Research, advice and tips on the business of gay and lesbian weddings from Bernadette Coveney Smith, the nation's leading gay wedding expert. Bernadette is owner of 14 Stories, the first company in the U.S. to plan legal gay weddings.

The Gay Wedding Party

Bernadette Coveney Smith - Monday, February 15, 2010
Best man.  Best woman.  Maid of honor.  Attendant.  Groomsman.  Bridesmaid.  Person of honor.  Best person.  Best people.  Man of honor.  Bestie.

Who are these people?  You may hear any of these, something else, or nothing at all when you're working with gay and lesbian clients.  For the purpose of writing and being gender neutral, I’ll be using the word “attendant.”  But truthfully, I’ve heard all sorts of variations.
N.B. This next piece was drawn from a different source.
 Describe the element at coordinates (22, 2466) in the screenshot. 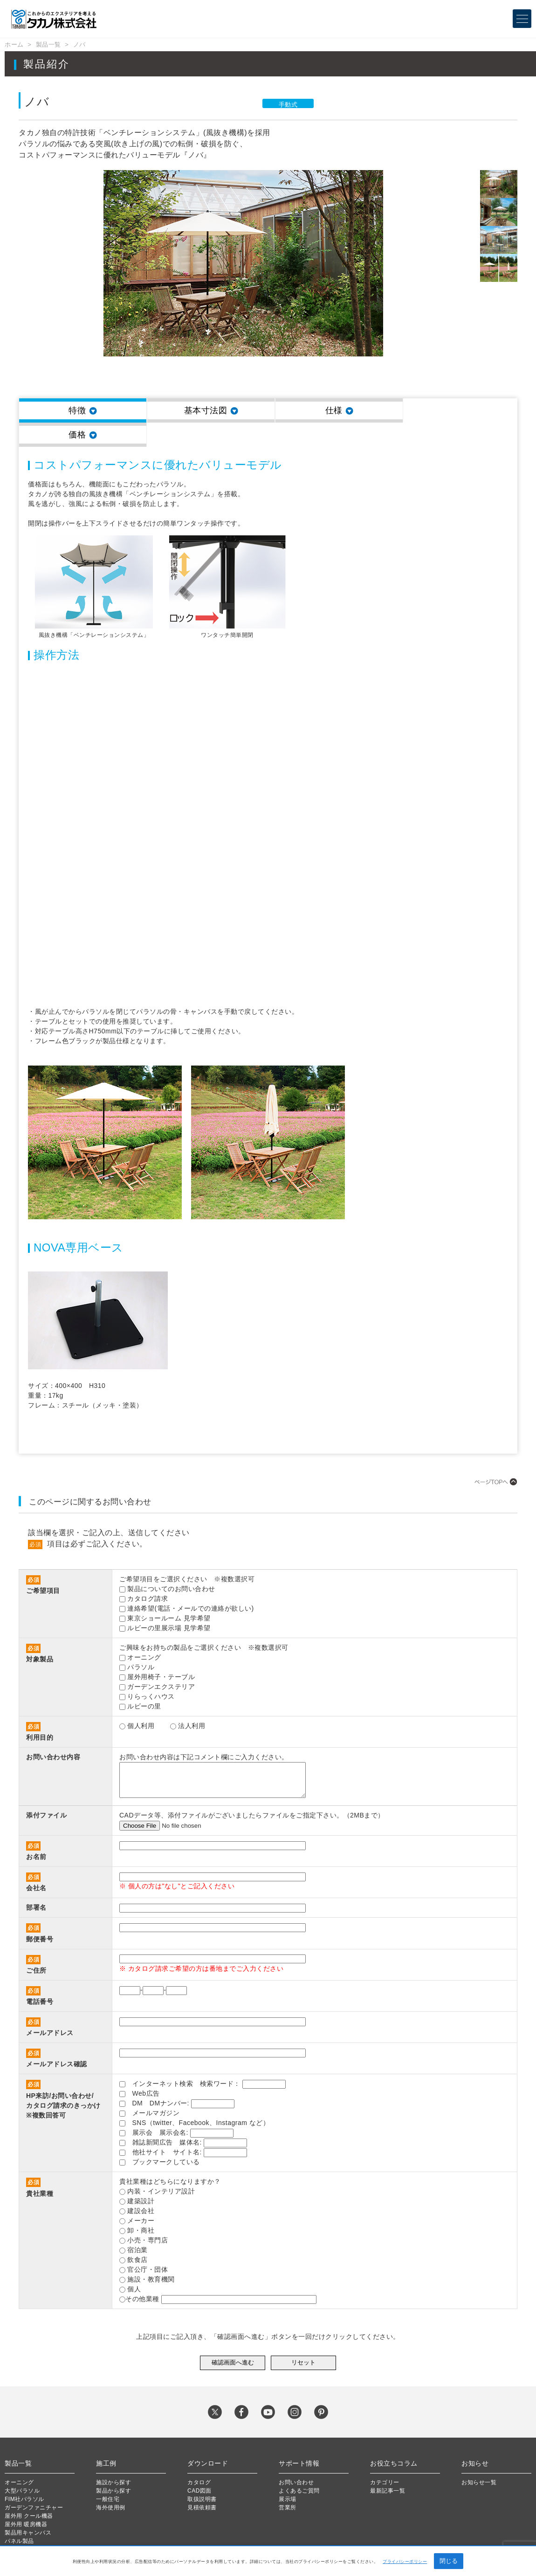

Keep in mind the following as you are working with a couple on their gay wedding:
  • Some couples won't have the same number of attendants on either side.  It doesn’t have to be matchy-matchy.   No symmetry required.
  • Some people are not comfortable with gender roles associated with wedding tasks
  • Many gay couples do not have children at their wedding
  • In many gay weddings, people other than the Best Man offer toasts
  • Many gay weddings don’t have bachelor parties or bridal showers
  • Many gay couples don’t ask their attendants to dance with one another.
  • Many gay couples don’t expect their female attendants to all wear the exact same dress, if they are even asked to wear a dress at all.  For dresses, I’m a fan of designers like J Crew and Aria where you can match the fabric in a variety of dresses that flatter every figure.
  • There are often no formal introductions at a gay wedding, or if there are, it’s typically just the newlyweds.  
Jen and I each had two girls on our sides, so four in total.  The girls were in charge of invitations and activities at the bridal shower.  They also threw us a bachelorette party but otherwise didn’t have a ton of responsibility.  They were all asked to wear navy but had complete freedom in their outfit selection.  They were not asked to give toasts.  They were not asked to dance with one another. 

In short, if you’re planning a gay wedding, there’s a good chance a couple might be asking a lot less of their attendants than their heterosexual counterparts.  What have you seen in gay wedding parties?  What have your clients called their attendants?